To whom do you entrust your strategy?

As I was rethinking what recent business strategy authors are proposing I found it difficult to come up with an example. Who or what is a good representation of it? An example that isn’t obvious and still illustrative. Not a guy who is already dead for 200 years and nobody knows of, but somebody that I think people will recognize. Something from a movie pepiraterhaps.

It is certainly not some computer like Hal 9000 from A Space Odyssey. This is an important point I want to make. I tend to answer colleagues that imperfections are good news when they complain about problems in the implementation of the strategy. It simply reflects the fact that we are all human. The imperfections, also outside our own organization (!), are jobs done by and for humans. This is what J.C. Spender is pointing at. If strategy would be all about logical deductions and conclusions then we better get rid of all CEOs, C<fill in title> and the lot. Buy a computer and we’re good to go… or are we?

I think we are not. A computer is a box. It can only, powerful as it or its BIG data may be, “think” inside of that box. The opposition of every strategist is a thinking human being. That human opponent will not only think about his own plan but, a good one, also about how to frustrate yours. A computer cannot handle this. Of course you may say the computer will simple calculate all possible options, and for chess that is true. Not for business strategy. All a human needs to do is find the option that is outside the box. That is certainly not easy, but it is true. Humans dream and in there they can boldly go when no computer has gone before.

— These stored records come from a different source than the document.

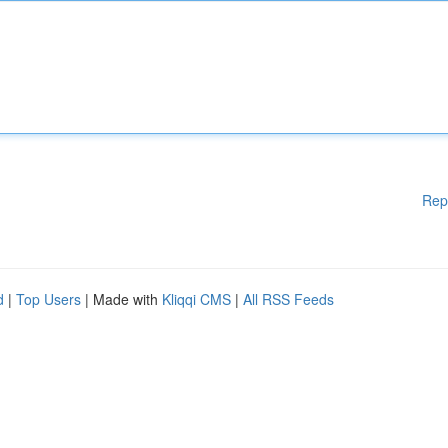
Rep
d
|
Top Users
| Made with
Kliqqi CMS
|
All RSS Feeds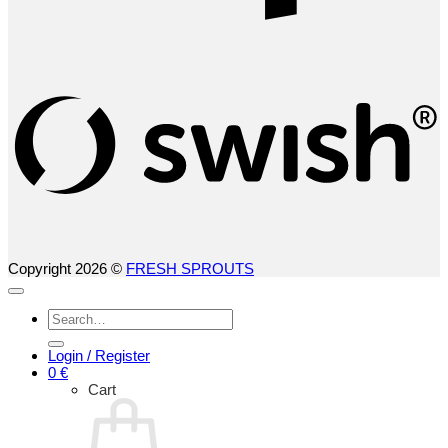
S
(
Copyright 2026 ©
FRESH SPROUTS
Search
for:
Login / Register
0
€
Cart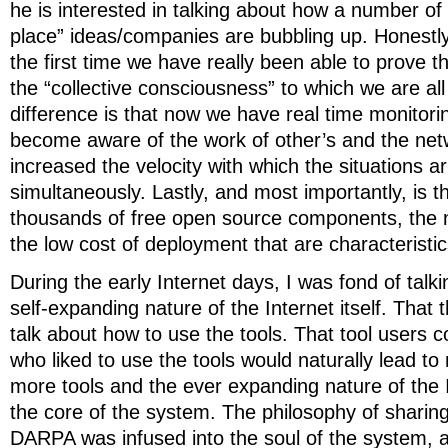
he is interested in talking about how a number of
place” ideas/companies are bubbling up. Honestly, I
the first time we have really been able to prove t
the “collective consciousness” to which we are al
difference is that now we have real time monitorin
become aware of the work of other’s and the net
increased the velocity with which the situations ar
simultaneously. Lastly, and most importantly, is t
thousands of free open source components, the n
the low cost of deployment that are characteristi
During the early Internet days, I was fond of talk
self-expanding nature of the Internet itself. That t
talk about how to use the tools. That tool users 
who liked to use the tools would naturally lead t
more tools and the ever expanding nature of the I
the core of the system. The philosophy of sharin
DARPA was infused into the soul of the system, a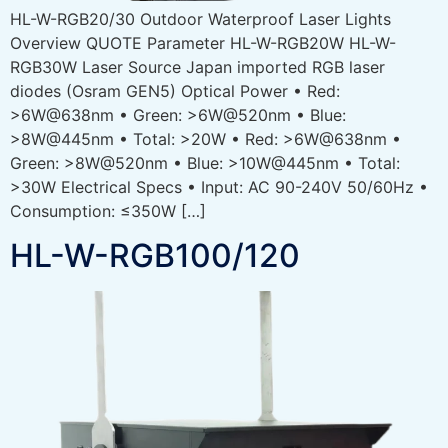
HL-W-RGB20/30 Outdoor Waterproof Laser Lights
Overview QUOTE Parameter HL-W-RGB20W HL-W-
RGB30W Laser Source Japan imported RGB laser
diodes (Osram GEN5) Optical Power • Red:
>6W@638nm • Green: >6W@520nm • Blue:
>8W@445nm • Total: >20W • Red: >6W@638nm •
Green: >8W@520nm • Blue: >10W@445nm • Total:
>30W Electrical Specs • Input: AC 90-240V 50/60Hz •
Consumption: ≤350W […]
HL-W-RGB100/120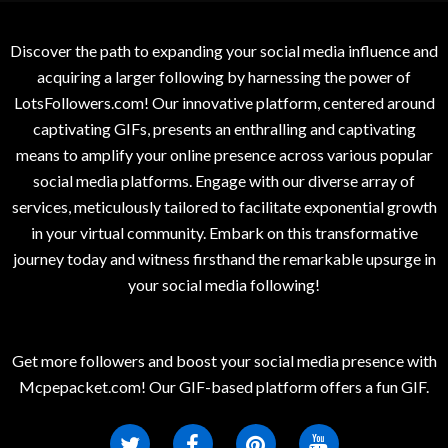
Discover the path to expanding your social media influence and
acquiring a larger following by harnessing the power of
LotsFollowers.com! Our innovative platform, centered around
captivating GIFs, presents an enthralling and captivating
means to amplify your online presence across various popular
social media platforms. Engage with our diverse array of
services, meticulously tailored to facilitate exponential growth
in your virtual community. Embark on this transformative
journey today and witness firsthand the remarkable upsurge in
your social media following!
Get more followers and boost your social media presence with
Mcpepacket.com! Our GIF-based platform offers a fun GIF.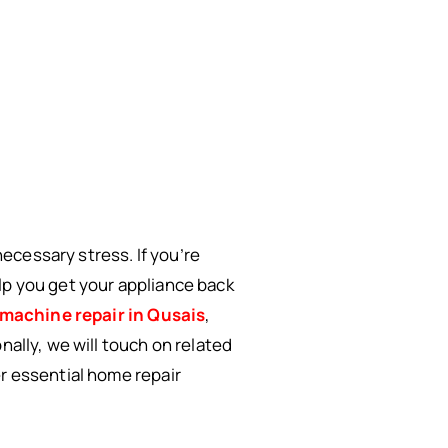
ecessary stress. If you’re
lp you get your appliance back
machine repair in Qusais
,
nally, we will touch on related
er essential home repair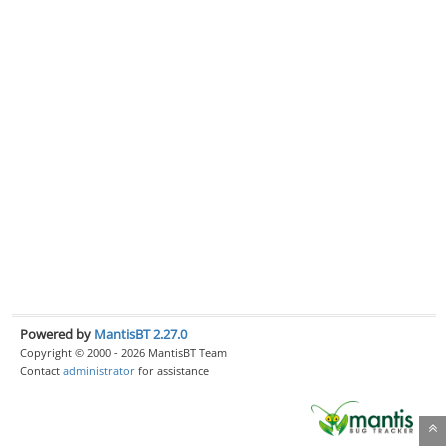
Powered by
MantisBT 2.27.0
Copyright © 2000 - 2026 MantisBT Team
Contact
administrator
for assistance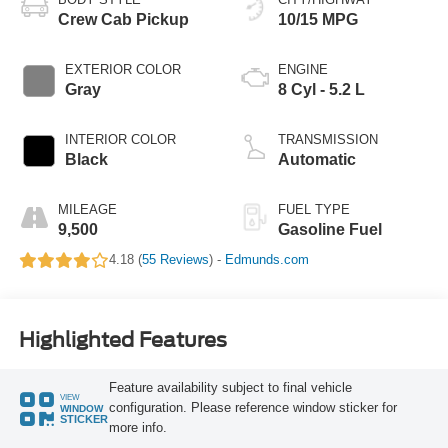
Crew Cab Pickup
10/15 MPG
EXTERIOR COLOR
ENGINE
Gray
8 Cyl - 5.2 L
INTERIOR COLOR
TRANSMISSION
Black
Automatic
MILEAGE
FUEL TYPE
9,500
Gasoline Fuel
4.18 (
55 Reviews
) -
Edmunds.com
Highlighted Features
Feature availability subject to final vehicle
VIEW
configuration. Please reference window sticker for
WINDOW
STICKER
more info.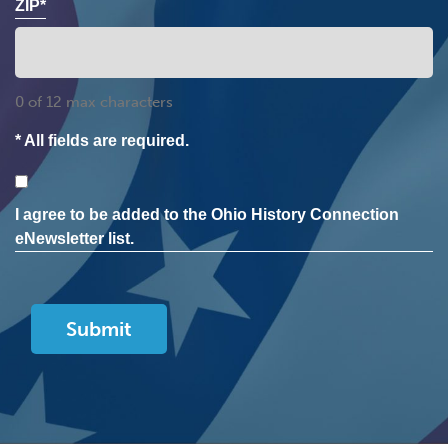
ZIP*
0 of 12 max characters
* All fields are required.
Consent
I agree to be added to the Ohio History Connection
eNewsletter list.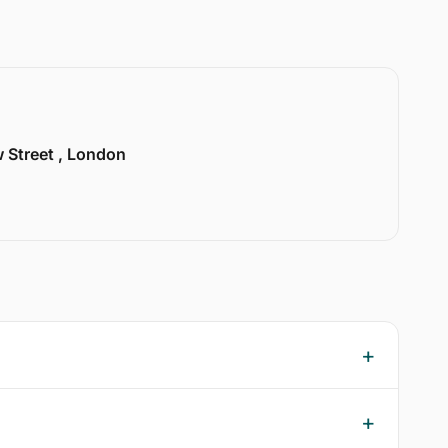
w Street , London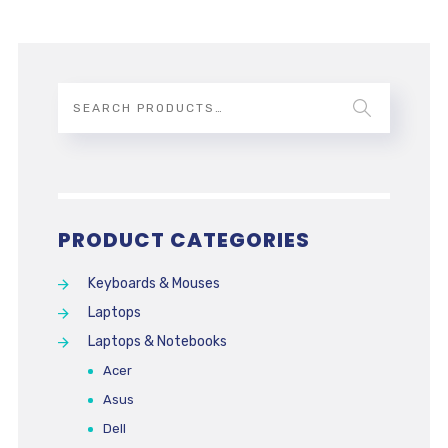
PRODUCT CATEGORIES
Keyboards & Mouses
Laptops
Laptops & Notebooks
Acer
Asus
Dell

Back to my question. The answer occurred to me when recently the “At World’s End” episode of Pirates of the Caribbean was on television. At some point lord Cutler Beckett orders his ship to pursue Jack Sparrow and at that moment the mainmast breaks down. An officer then asks in a wondering way: Do you think he plans it all out, or just makes it up as he goes along? That’s it! Captain Jack Sparrow is a good illustration of a real strategists. I can imagine you may say: no way! I agree it isn’t obvious, perhaps even ridiculous. But just take a few moments to think it through. Also, and very important, try to think as if you are opposing Jack. So don’t think as if you were him…

Just take a few moments and picture that…

Now try to answer these questions. Would you be fully aware of what your opponent is up to? What his aim is. Probably you would be able to make a guess and feel relatively certain, and yet also a bit nervous about it. Would you know perfectly well what to do against an opponent like Jack? Probably not. The number of possibilities of what he might do as he goes along are truly infinite. Analysis paralysis lurks in your background. But would you know what to do next, and dare to do so. Probably you would and at the same time still be uncertain about it. The good news for you: the same is true for Jack!

With this in mind I looked again at the movies and it became perfectly clear. Jack Sparrow has an aim and an idea about how to get there. At all times and in every situation he finds himself, however, he is considering this against the (lack of) opportunities and the people involved. A good example is how he tries to make sense of the rotating map, gets it, understands that up is down and then starts to roll the ship over in a way that everybody around him joins in. In a way Jack exemplifies perfectly a well-known trinity in strategy: human nature, opportunity and human intellect (i.e. the plan). This trinity constantly changes, and Jack adapts like a perfect chameleon.

Jack is not alone and has a skilled opponent: Lord Cutler Beckett. They are depicted as opposites in every possible way, but he too is a real strategist. Lord Cutler Beckett clearly has an aim, a plan and his ambitions are boundless. More importantly the most valuable thing for him is not gold, like for most people around him, but the one thing that strategist value above all: information. Every time he receives new information he does what Jack does and any other real strategist: he looks at it and considers it against the situation, the (lack of) opportunities and his plan. That’s Strategy!

And that leaves just the one question you might ask yourself: to whom would you entrust the strategy of your organization, a lord or a pirate?